ABOUT THIS TASK -
Once you reach the line containing "Manage analytics" in the entries below, write out that line and each one after it down to the line containing "Open Source Manifesto of Deutsche Bahn", exactly and with nothing added.

(EXERCISE INPUTS begins)

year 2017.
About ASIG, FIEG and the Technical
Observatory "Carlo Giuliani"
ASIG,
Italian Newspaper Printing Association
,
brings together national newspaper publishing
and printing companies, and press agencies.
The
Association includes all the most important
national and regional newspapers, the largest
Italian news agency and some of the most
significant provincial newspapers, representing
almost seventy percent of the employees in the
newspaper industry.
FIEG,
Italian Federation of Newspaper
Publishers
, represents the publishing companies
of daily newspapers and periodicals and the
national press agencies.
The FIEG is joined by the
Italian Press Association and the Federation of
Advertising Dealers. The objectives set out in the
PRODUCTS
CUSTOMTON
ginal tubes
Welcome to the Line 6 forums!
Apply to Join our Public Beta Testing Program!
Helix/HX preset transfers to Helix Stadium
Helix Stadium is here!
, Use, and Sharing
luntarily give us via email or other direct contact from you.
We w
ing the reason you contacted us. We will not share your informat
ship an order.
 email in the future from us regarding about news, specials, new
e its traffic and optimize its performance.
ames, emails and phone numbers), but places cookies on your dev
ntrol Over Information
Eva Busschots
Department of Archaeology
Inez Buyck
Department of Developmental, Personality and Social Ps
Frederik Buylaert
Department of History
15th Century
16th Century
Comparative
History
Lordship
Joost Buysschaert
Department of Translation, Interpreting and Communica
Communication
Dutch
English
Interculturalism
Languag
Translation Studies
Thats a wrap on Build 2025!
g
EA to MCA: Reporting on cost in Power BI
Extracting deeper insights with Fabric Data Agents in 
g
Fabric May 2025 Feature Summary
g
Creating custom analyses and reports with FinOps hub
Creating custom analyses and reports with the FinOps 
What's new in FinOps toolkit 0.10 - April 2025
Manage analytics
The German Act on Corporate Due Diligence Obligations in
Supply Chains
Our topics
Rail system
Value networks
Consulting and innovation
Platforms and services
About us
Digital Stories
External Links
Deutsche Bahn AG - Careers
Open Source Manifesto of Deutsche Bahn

(EXERCISE INPUTS ends)
(EXERCISE INPUTS begins)

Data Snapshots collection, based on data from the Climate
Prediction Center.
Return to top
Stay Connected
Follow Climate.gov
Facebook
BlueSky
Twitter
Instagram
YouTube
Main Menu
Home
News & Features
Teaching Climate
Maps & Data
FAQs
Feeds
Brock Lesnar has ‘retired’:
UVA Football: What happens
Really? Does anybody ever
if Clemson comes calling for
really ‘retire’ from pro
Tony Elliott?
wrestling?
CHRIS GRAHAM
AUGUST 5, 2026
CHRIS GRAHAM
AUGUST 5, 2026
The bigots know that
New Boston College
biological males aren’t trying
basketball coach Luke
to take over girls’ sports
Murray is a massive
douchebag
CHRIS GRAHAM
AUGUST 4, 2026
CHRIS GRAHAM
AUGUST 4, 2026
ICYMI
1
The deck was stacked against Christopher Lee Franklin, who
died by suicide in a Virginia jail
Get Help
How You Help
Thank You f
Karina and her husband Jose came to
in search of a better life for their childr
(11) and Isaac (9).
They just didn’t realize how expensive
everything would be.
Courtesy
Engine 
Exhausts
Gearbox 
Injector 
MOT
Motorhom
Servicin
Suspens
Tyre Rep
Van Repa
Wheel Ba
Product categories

(EXERCISE INPUTS ends)
(EXERCISE INPUTS begins)

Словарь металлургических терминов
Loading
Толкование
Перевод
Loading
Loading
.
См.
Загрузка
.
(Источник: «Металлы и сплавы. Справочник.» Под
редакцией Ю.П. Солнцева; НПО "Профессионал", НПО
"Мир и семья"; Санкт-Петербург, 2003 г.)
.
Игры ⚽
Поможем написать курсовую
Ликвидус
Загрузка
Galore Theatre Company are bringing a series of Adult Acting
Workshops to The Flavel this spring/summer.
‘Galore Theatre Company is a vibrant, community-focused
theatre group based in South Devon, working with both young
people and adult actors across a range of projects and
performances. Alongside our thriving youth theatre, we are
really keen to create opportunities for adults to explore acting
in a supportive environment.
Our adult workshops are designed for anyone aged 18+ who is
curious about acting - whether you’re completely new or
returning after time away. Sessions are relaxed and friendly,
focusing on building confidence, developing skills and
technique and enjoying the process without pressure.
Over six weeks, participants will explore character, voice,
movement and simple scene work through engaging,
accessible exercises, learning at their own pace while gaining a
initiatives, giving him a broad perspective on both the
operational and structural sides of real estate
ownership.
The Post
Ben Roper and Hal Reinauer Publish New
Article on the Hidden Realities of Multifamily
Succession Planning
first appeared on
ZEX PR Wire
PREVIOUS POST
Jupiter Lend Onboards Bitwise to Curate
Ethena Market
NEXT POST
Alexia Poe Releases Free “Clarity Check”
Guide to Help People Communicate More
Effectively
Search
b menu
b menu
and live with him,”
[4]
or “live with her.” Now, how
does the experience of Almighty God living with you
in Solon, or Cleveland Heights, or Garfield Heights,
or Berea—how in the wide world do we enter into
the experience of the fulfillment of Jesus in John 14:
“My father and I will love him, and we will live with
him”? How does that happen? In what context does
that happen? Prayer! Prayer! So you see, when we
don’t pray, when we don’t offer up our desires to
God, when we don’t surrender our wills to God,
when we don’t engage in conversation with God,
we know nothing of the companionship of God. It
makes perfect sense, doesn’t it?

(EXERCISE INPUTS ends)

WRITTEN ANSWER -
Manage analytics
The German Act on Corporate Due Diligence Obligations in
Supply Chains
Our topics
Rail system
Value networks
Consulting and innovation
Platforms and services
About us
Digital Stories
External Links
Deutsche Bahn AG - Careers
Open Source Manifesto of Deutsche Bahn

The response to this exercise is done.